Цезарь как должное принимает услуги Шухова, за которые иной раз по неписаному условию отблагодарит его своей пайкой. Во время обеда Иван Денисович спешит с миской в контору. «Цезарь сам никогда не унижался ходить в столовую ни здесь, ни в лагере», – как бы между прочим замечает автор. А едва вернувшись с работ в лагерь, Шухов несется занимать Цезарю очередь в посылочной, сам же Цезарь, «себя не роняя, размеренно» идет в другую сторону, чтобы сменить Ивана Денисовича, когда дело приблизится к выдаче.

Цезарь Маркович смотрит на Шухова несколько по-барски, замечает его существование только тогда, когда он оказывается для чего-то нужен ему. Духовная жизнь Ивана Денисовича его вовсе не интересует по ее видимой примитивности. То, что Шухов не способен обсуждать с ним мастерство монтажных стыков или крупный план у Эйзенштейна, уже ставит его в глазах Цезаря неизмеримо ниже того круга людей, с которыми молодой кинорежиссер привык считаться, – людей интеллигентных, или, говоря словами наших критиков, «остро думающих», «осведомленных». Повстречай он Ивана Денисовича на свободе – и ему не о чем будет сказать с ним двух слов.

Цезарь искренне увлечен кинематографом, но в том, как он говорит о своем кумире Эйзенштейне, в самом способе разговора есть что-то от слишком знакомых, ходовых мнений, с принудительностью моды господствующих по временам в узком кружке людей, связанных с искусством, где иные имена звучат заклинанием и паролем. И. Чичеров заступился перед Солженицыным за тех интеллигентов, которые «все еще продолжают в лагере спорить об Эйзенштейне, о Мейерхольде…» О Мейерхольде в повести не сказано ни слова, но психологически понятно, почему он мог залететь здесь к Чичерову: Мейерхольд так Мейерхольд – не все ли равно, если это лишь знак особо утонченных духовных интересов, своего рода свидетельство об интеллигентности.

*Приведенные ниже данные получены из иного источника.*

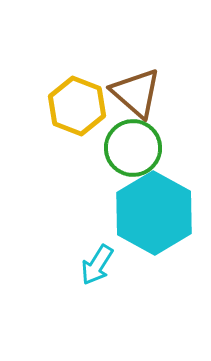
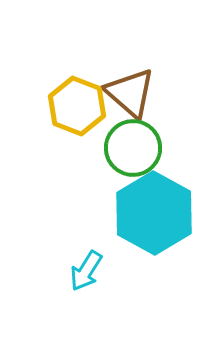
brown triangle: moved 6 px left
cyan arrow: moved 11 px left, 6 px down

В искусстве Цезаря больше всего интересует, как это сделано, он привык дорожить формой, приемом, самой атмосферой творчества. Цель искусства, то, пробуждает ли оно в людях добрые чувства, кажется ему делом второстепенным. В этом суть его спора с жилистым стариком каторжанином в конторе. Развалившись у стола и покуривая трубку, Цезарь благодушествует.

«– Нет, батенька, – мягко этак, попуская, говорит Цезарь, – объективность требует признать, что Эйзенштейн гениален. “Иоанн Грозный” – разве это не гениально? Пляска

опричников с личиной! Сцена в соборе!

– Кривлянье! – ложку у рта задержа, сердится Х-123. – Так много искусства, что уже и не искусство. Перец и мак вместо хлеба насущного! И потом же гнуснейшая политическая идея – оправдание единоличной тирании».

Спор разгорается сильнее, и старик, возмущенный ссылкой Цезаря на то, что иной трактовки «не пропустили бы», гневно возражает: «Гении не подгоняют трактовку под вкус тиранов!».

Почти в каждой статье о повести Солженицына приведена эта действительно замечательная сцена, где старик каторжанин, побивая слабые аргументы Цезаря, произносит слова, исполненные высокого гражданского достоинства. Но мало кто из критиков заметил присутствие в этой сцене третьего лица – молчаливо стоящего с миской в руках, принесенной в контору, Ивана Денисовича. Шухов терпеливо ждет, потом откашливается, желая обратить на себя внимание, и, наконец, Цезарь замечает его. Но как замечает!

«Цезарь оборотился, руку протянул за кашей, на Шухова и не посмотрел, будто каша сама приехала по воздуху, – и за свое:

– Но слушайте, искусство – это не что, а как».

Способ, каким Цезарь принимает от Шухова кашу, пожалуй, больше развенчивает его, чем поражение в споре об искусстве.

Шухов не торопится уходить из уютной конторы, где так приятно стоять у раскаленной докрасна печки, он еще надеется, что Цезарь угостит его куревом. «Но Цезарь, – говорит Солженицын, – совсем об нем не помнил, что он тут, за спиной. И Шухов, поворотясь, ушел тихо». Становится горько-горько за Ивана Денисовича после этих слов, и возникает невольная неприязнь к такому вежливому и симпатичному Цезарю Марковичу. Он может еще позволить себе роскошь поспорить вволю о пляске опричников с личиной, а Шухову пора на объект, к своим.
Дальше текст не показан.